Le guinéen de  Ourous dans la préfecture de Koundara, Cardinal Robert Sarah est un combattant des causes justes. Du premier président de la Guinée indépendante, Ahmed Sékou Touré en passant par général Lansana Conté  à Alpha Condé de nos jours, il n’a pas mâché ses mots pour rappeler les dirigeants à l’ordre. Lisez plutôt l’extrait du reportage de nos confrère du Journal de Dimanche.
 
« …. Son incroyable parcours religieux doit beaucoup à l’histoire de la Guinée. Dans un pays majoritairement musulman, où les catholiques ne représenteraient pas plus de 5 % de la population, Robert Sarah est devenu un symbole de contre-pouvoir.
Comme Jean-Paul II en Pologne, Sarah s’est engagé en Guinée. Pendant son long règne, le père de l’indépendance du pays en 1958, Sékou Touré, a sombré dans la dictature et ruiné son pays. Il a saisi les biens de l’Église, chassé les prêtres étrangers et fait emprisonner Raymond-MarieTchidimbo, l’archevêque de Conakry, pendant près de neuf ans au camp Boiro, où croupissent dans le plus grand secret les opposants au régime. À la fin des années 1970, il ne reste plus que neuf prêtres guinéens pour faire fonctionner les trois diocèses du pays. Nommé évêque en 1979, le plus jeune du monde, Sarah d’un tempérament pourtant réservé interpelle publiquement Sékou Touré dans ses prêches, déplorant que « le pouvoir use les hommes… ».

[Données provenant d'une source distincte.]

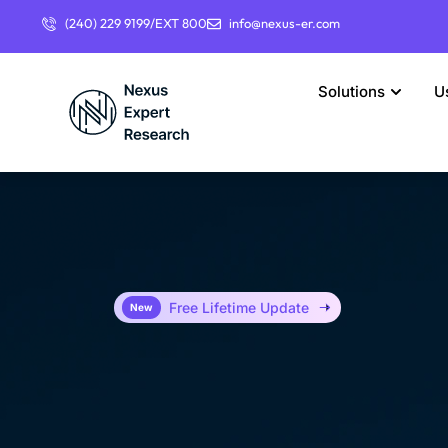
(240) 229 9199/EXT 800
info@nexus-er.com
Solutions
U
Free Lifetime Update
New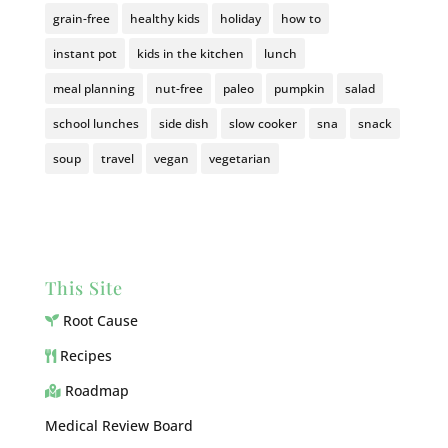
grain-free
healthy kids
holiday
how to
instant pot
kids in the kitchen
lunch
meal planning
nut-free
paleo
pumpkin
salad
school lunches
side dish
slow cooker
sna
snack
soup
travel
vegan
vegetarian
This Site
Root Cause
Recipes
Roadmap
Medical Review Board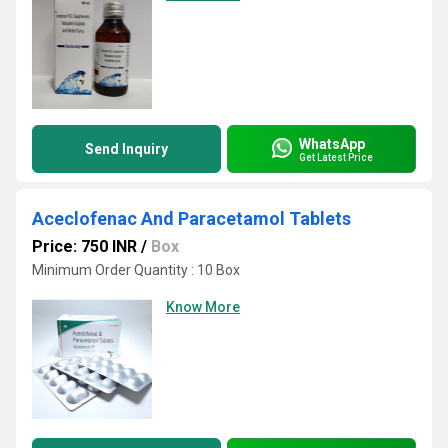
WhatsApp
Send Inquiry
Get Latest Price
Aceclofenac And Paracetamol Tablets
Price: 750 INR
/
Box
Minimum Order Quantity : 10 Box
Know More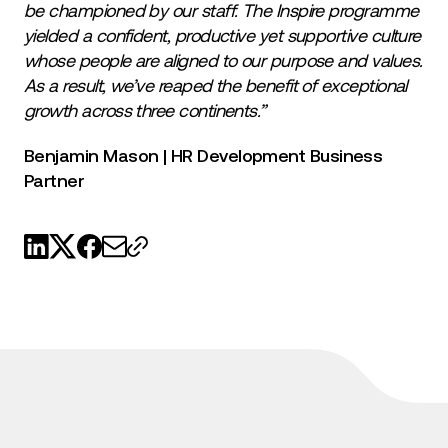
be championed by our staff. The Inspire programme
yielded a confident, productive yet supportive culture
whose people are aligned to our purpose and values.
As a result, we’ve reaped the benefit of exceptional
growth across three continents.”
Benjamin Mason | HR Development Business
Partner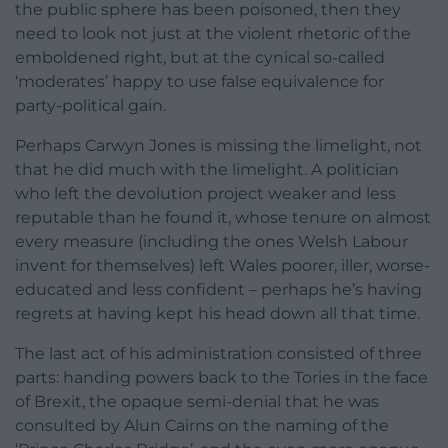
the public sphere has been poisoned, then they
need to look not just at the violent rhetoric of the
emboldened right, but at the cynical so-called
‘moderates’ happy to use false equivalence for
party-political gain.
Perhaps Carwyn Jones is missing the limelight, not
that he did much with the limelight. A politician
who left the devolution project weaker and less
reputable than he found it, whose tenure on almost
every measure (including the ones Welsh Labour
invent for themselves) left Wales poorer, iller, worse-
educated and less confident – perhaps he’s having
regrets at having kept his head down all that time.
The last act of his administration consisted of three
parts: handing powers back to the Tories in the face
of Brexit, the opaque semi-denial that he was
consulted by Alun Cairns on the naming of the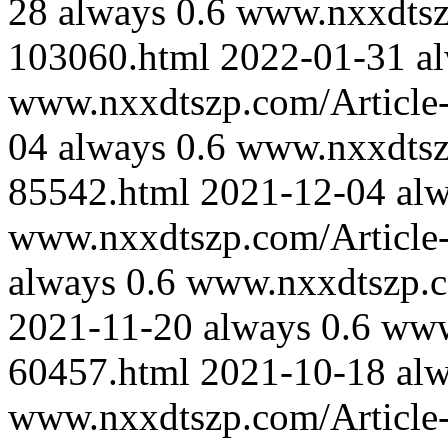
28
always
0.6
www.nxxdtszp
103060.html
2022-01-31
a
www.nxxdtszp.com/Article-
04
always
0.6
www.nxxdtszp
85542.html
2021-12-04
al
www.nxxdtszp.com/Article-
always
0.6
www.nxxdtszp.co
2021-11-20
always
0.6
www
60457.html
2021-10-18
al
www.nxxdtszp.com/Article-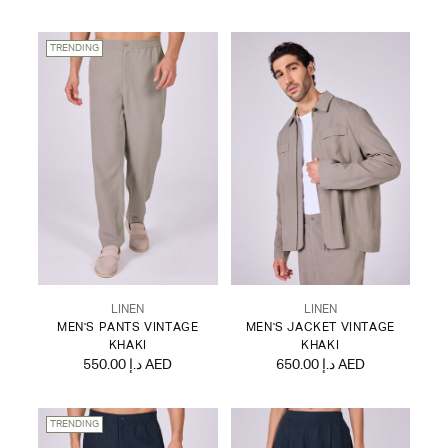
TRENDING
LINEN
LINEN
MEN'S PANTS VINTAGE
MEN'S JACKET VINTAGE
KHAKI
KHAKI
550.00 د.إ AED
650.00 د.إ AED
TRENDING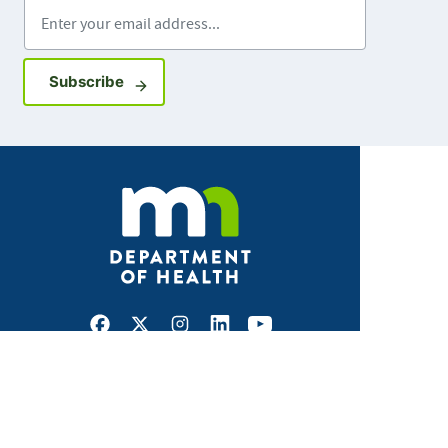
Enter your email address
Sign up for GovDelivery notifications
Subscribe
Facebook
X
Instagram
LinkedIn
Youtube
ABOUT MDH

À la mort de Sékou Touré, il découvrira qu’il était sur la « liste noire » du président qui avait prévu son arrestation, mais n’avait pas eu le temps de la faire exécuter.

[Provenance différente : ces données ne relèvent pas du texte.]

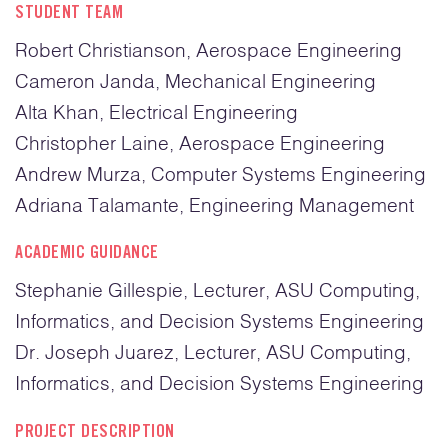
STUDENT TEAM
Robert Christianson, Aerospace Engineering
Cameron Janda, Mechanical Engineering
Alta Khan, Electrical Engineering
Christopher Laine, Aerospace Engineering
Andrew Murza, Computer Systems Engineering
Adriana Talamante, Engineering Management
ACADEMIC GUIDANCE
Stephanie Gillespie, Lecturer, ASU Computing,
Informatics, and Decision Systems Engineering
Dr. Joseph Juarez, Lecturer, ASU Computing,
Informatics, and Decision Systems Engineering
PROJECT DESCRIPTION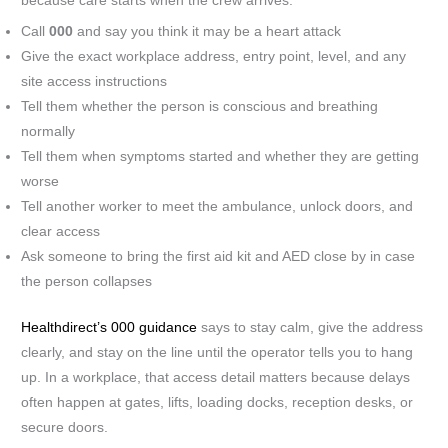
because care starts when the crew arrives.
Call
000
and say you think it may be a heart attack
Give the exact workplace address, entry point, level, and any
site access instructions
Tell them whether the person is conscious and breathing
normally
Tell them when symptoms started and whether they are getting
worse
Tell another worker to meet the ambulance, unlock doors, and
clear access
Ask someone to bring the first aid kit and AED close by in case
the person collapses
Healthdirect’s 000 guidance
says to stay calm, give the address
clearly, and stay on the line until the operator tells you to hang
up. In a workplace, that access detail matters because delays
often happen at gates, lifts, loading docks, reception desks, or
secure doors.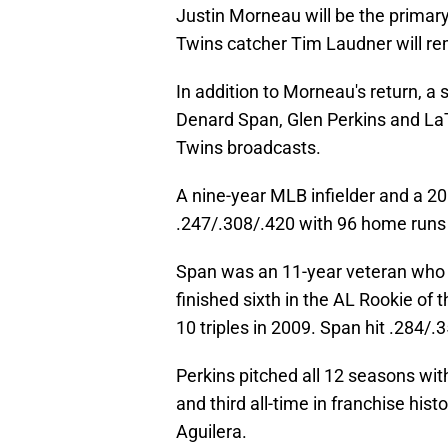
Justin Morneau will be the primar
Twins catcher Tim Laudner will re
In addition to Morneau's return, a 
Denard Span, Glen Perkins and LaT
Twins broadcasts.
A nine-year MLB infielder and a 200
.247/.308/.420 with 96 home runs
Span was an 11-year veteran who p
finished sixth in the AL Rookie of
10 triples in 2009. Span hit .284/.
Perkins pitched all 12 seasons wit
and third all-time in franchise hi
Aguilera.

Au président Lansana Conté, qui lui avait pourtant organisé un somptueux banquet en 2001 à l’occasion de son départ pour Rome, il servira un remerciement empli de reproches : « Je m’en vais, mais je suis inquiet car mon pays va mal… de plus en plus mal. »

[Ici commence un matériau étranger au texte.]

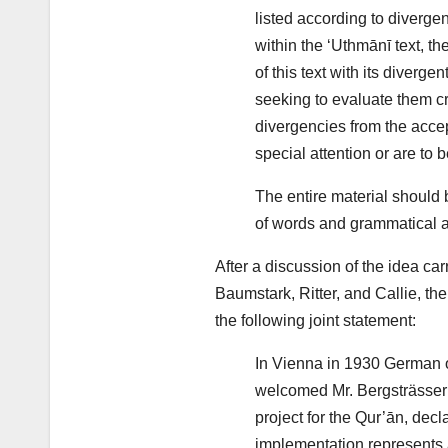
listed according to diverge
within the ‘Uthmānī text, th
of this text with its diverge
seeking to evaluate them cri
divergencies from the accep
special attention or are to b
The entire material should 
of words and grammatical a
After a discussion of the idea car
Baumstark, Ritter, and Callie, the
the following joint statement:
In Vienna in 1930 German o
welcomed Mr. Bergsträsser’s
project for the Qur’ān, decla
implementation represents 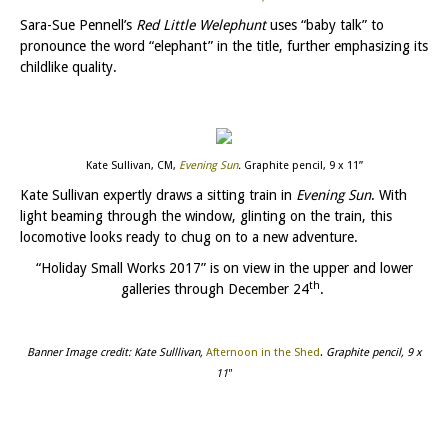
Sara-Sue Pennell’s
Red Little Welephunt
uses “baby talk” to
pronounce the word “elephant” in the title, further emphasizing its
childlike quality.
Kate Sullivan, CM,
Evening Sun
.
Graphite pencil, 9 x 11”
Kate Sullivan expertly draws a sitting train in
Evening Sun
. With
light beaming through the window, glinting on the train, this
locomotive looks ready to chug on to a new adventure.
“Holiday Small Works 2017” is on view in the upper and lower
th
galleries through December 24
.
Banner Image credit: Kate Sulllivan,
Afternoon in the Shed
.
Graphite pencil, 9 x
11″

Pour le cas de Sékouba Konaté
  En 2010, il sermonne vertement le général Konaté qui demandait à être récompensé en espèces sonnantes et trébuchantes pour avoir débarrassé le pays d’un dictateur. « Est-ce que l’on peut demander à sa maman, qui vous a enfanté et nourri, de vous récompenser pour le bien que vous lui faites? », lui a-t-il rappelé.
 
 Lorsque « son ami » Alpha Condé, l’actuel président du pays, est arrivé au pouvoir, il lui a remis une « feuille de route ». Les deux hommes sont liés par une solide amitié. Lorsque Condé purgeait une peine de prison dans les geôles guinéennes, Sarah le visitait souvent et il est publiquement intervenu pour qu’il soit libéré. « Il ne fait que de la politique », a-t-il plaidé auprès de Lansana Conté. Quand Alpha Condé vivait en exil en France, il passait fréquemment dans son appartement parisien de la place d’Italie et lui prodiguait ses conseils. « Les armes de Dieu ne sont pas celles des hommes », lui répétait-il.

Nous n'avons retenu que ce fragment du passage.